Anyone found positive of drug use, she said, “is not fit for any position in government.”
Utlang said submitting to a drug test is also a sign of honesty and willingness to serve the people of Cebu.
Candidates from the opposing camps of Bando Osmeña-Pundok Kauswagan (BO-PK) and Team Rama, when asked for reaction by Cebu Daily News, all said they have no problem with undergoing a drug test, including Cebu City Mayor Michael Rama, who is seeking reelection in May.
Rama, reached by phone last night, was initially irritated when asked how he would react to the challenge posed by Utlang, in the light of persistent allegations that he is a drug user.
Later on, however, the mayor said that since he had previously gone through drug tests, he would be willing to go through it once more.
“I have done it once or twice and I don’t see any problem in taking the drug test again,” Rama said.
Rama was particularly sensitive to the issue as he has been previously accused of alleged drug use by his erstwhile political mentor-turned-nemesis, former Cebu City mayor Tomas Osmeña, who is gunning to take away the mayoral seat from Rama.
Former Cebu City mayor Alvin Garcia, who is running for north district congressional representative under Team Rama, said the testing should help erase doubts cast over some candidates, especially on social media.
“I welcome it because I think all candidates should undergo some kind of testing to erase any doubts in everybody’s mind about each candidate.

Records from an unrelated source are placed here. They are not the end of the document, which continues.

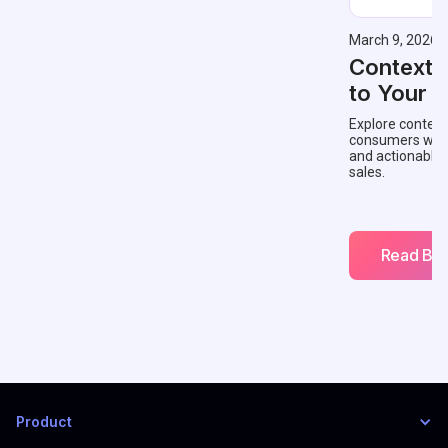
March 9, 2026
Contextu
to Your 
Explore context
consumers with 
and actionable
sales.
Read Blo
Product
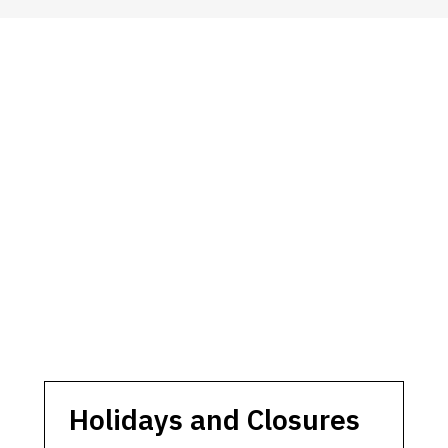
Holidays and Closures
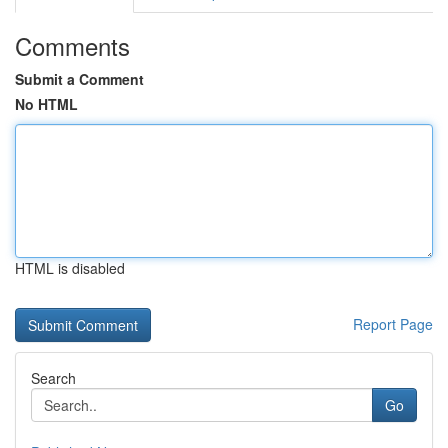
Comments
Submit a Comment
No HTML
HTML is disabled
Report Page
Search
Go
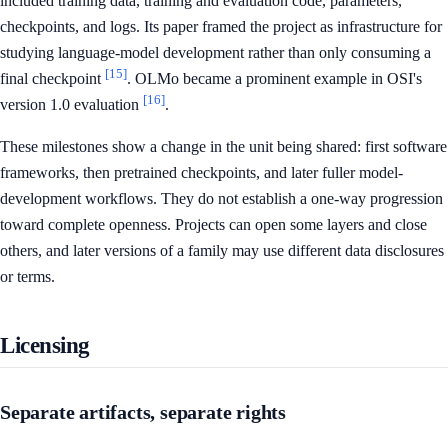
included training data, training and evaluation code, parameters,
checkpoints, and logs. Its paper framed the project as infrastructure for
studying language-model development rather than only consuming a
[15]
final checkpoint
. OLMo became a prominent example in OSI's
[16]
version 1.0 evaluation
.
These milestones show a change in the unit being shared: first software
frameworks, then pretrained checkpoints, and later fuller model-
development workflows. They do not establish a one-way progression
toward complete openness. Projects can open some layers and close
others, and later versions of a family may use different data disclosures
or terms.
Licensing
Separate artifacts, separate rights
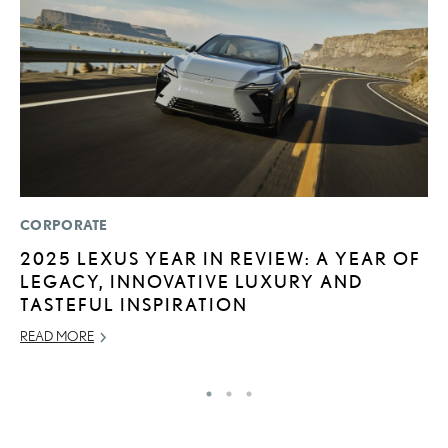
CORPORATE
P
2025 LEXUS YEAR IN REVIEW: A YEAR OF
2
LEGACY, INNOVATIVE LUXURY AND
H
TASTEFUL INSPIRATION
NO
READ MORE
RE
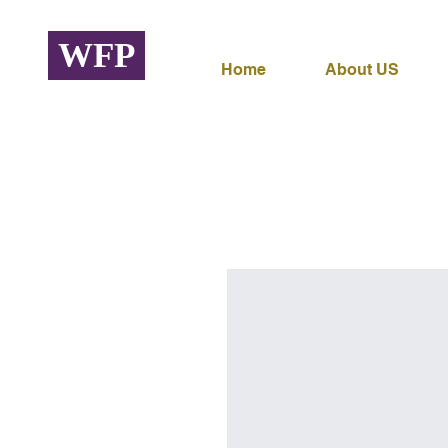
WFP
Home
About US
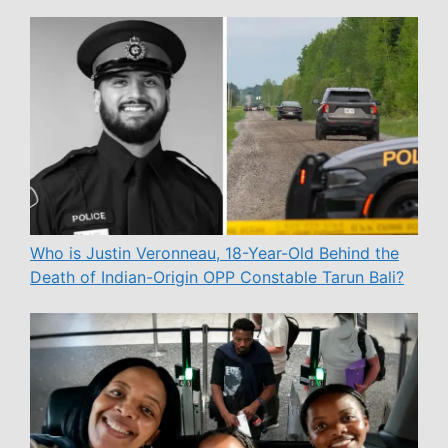
Who is Justin Veronneau, 18-Year-Old Behind the
Death of Indian-Origin OPP Constable Tarun Bali?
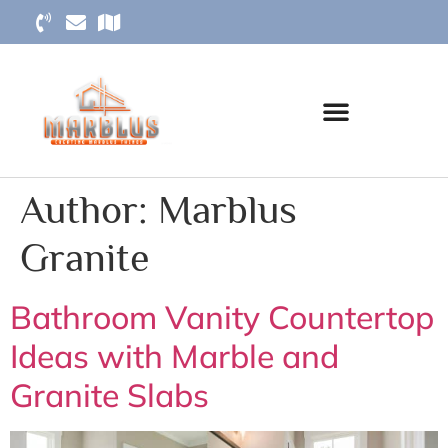
Author:
Marblus
Granite
Bathroom Vanity Countertop
Ideas with Marble and
Granite Slabs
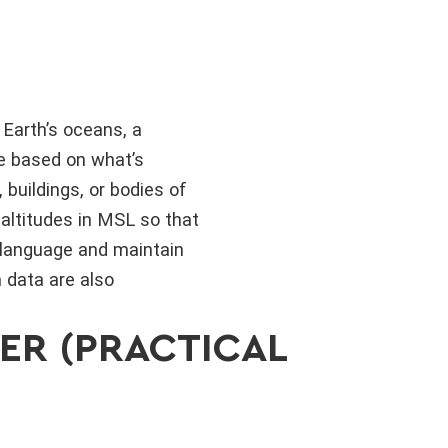
Earth’s oceans, a
ge based on what’s
 buildings, or bodies of
 altitudes in MSL so that
 language and maintain
n data are also
ER (PRACTICAL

This is especially needed because many candidates are unfairly branded by their opponents as addicts,” he told CDN.
Incumbent North District Rep. Raul Del Mar, who is seeking reelection under BO-PK, also said he has no problem with the drug test and will submit to it “anytime.”
Councilor Gerardo Carillo, who is running for the south district congressional seat under Team Rama, also did not see any problem with a drug test.
“Better (if it’s) surprise testing,” he suggested.
South District Rep. Rodrigo Abellanosa, who is running for reelection, also batted for random testing.
“For that matter, candidates should submit themselves to drugs testing in a random and unscheduled manner witnessed by media and results announced right then and there,” Abellanosa said.
Councilor Nestor Archival Sr., who is Osmeña’s vice mayoral running mate, said he would willingly take on Cosap’s challenge.
Incumbent city councilors, from both majority and minority blocs who are running for reelection, also gave similar nods of approval to Cosap’s plan — a consensus not usually seen inside the session hall where they extensively debated over issues.
Councilors Dave Tumulak, Hanz Abella and Noel Wenceslao, all Team Rama allies, said they agreed with the plan so people would know.
“I am amenable to the drug testing. We owe this to the public that we should serve the people free from any use of the prohibited drugs. I will submit myself for drug testing anytime,” Abella said.
Wenceslao said anyone, by right, could refuse a drug test but he said it would be better for candidates to go through it so as not to leave doubt in the public’s mind about their fitness to hold office.
Councilors allied with BO-PK were also amenable to the drug test.
Councilor Mary Ann De Los Santos said, “Sure, why not?” while Councilor Margarita Osmeña said, “No problem.”
Councilor Sisinio Andales suggested though that the testing should be done before the start of the campaign period for local candidates next month. “I do not have any problem because I know I’m clean. That testing should be done now,” he said.
Councilor Alvin Dizon also said he was willing to take the test immediately, pointing out that in 2014, he sponsored a resolution asking all elected city officials to undergo drug testing.
Utlang said the candidates have no reason to reject the challenge.
“If they want to serve the public, they should be negative of any drug use. Who wants a drug addict serving the people of Cebu?” said Utlang.
She said a candidate who wished to be tested would only need to write Cosap a letter expressing a desire to be tested. Cosap would then schedule a surprise drug test for the candidate, she added.
She explained that Cosap would not want the candidates themselves to set the date for their testing to ensure accuracy of the test’s result.
“A drug test should always be a surprise,” she stressed.
She said the Commission on Elections (Comelec) could initiate the drug tests, particularly for candidates who are not reelectionists.
Cebu City Elections Officer Marcheal Sarno supported Utlang’s challenge but stressed that candidates are not required by law to undergo a drug test.
Sarno recalled that in 2004, national and local candidates were mandated by Comelec to submit to mandatory drug testing but this requirement was scrapped in 2010.
Utlang said drug use should not be overlooked, particularly for those in government service.
In City Hall, she said, six employees tested positive for drug use in a Cosap-initiated drug testing held from Jan. to Feb. 12, out of the 254 employees and department heads who underwent the random drug test.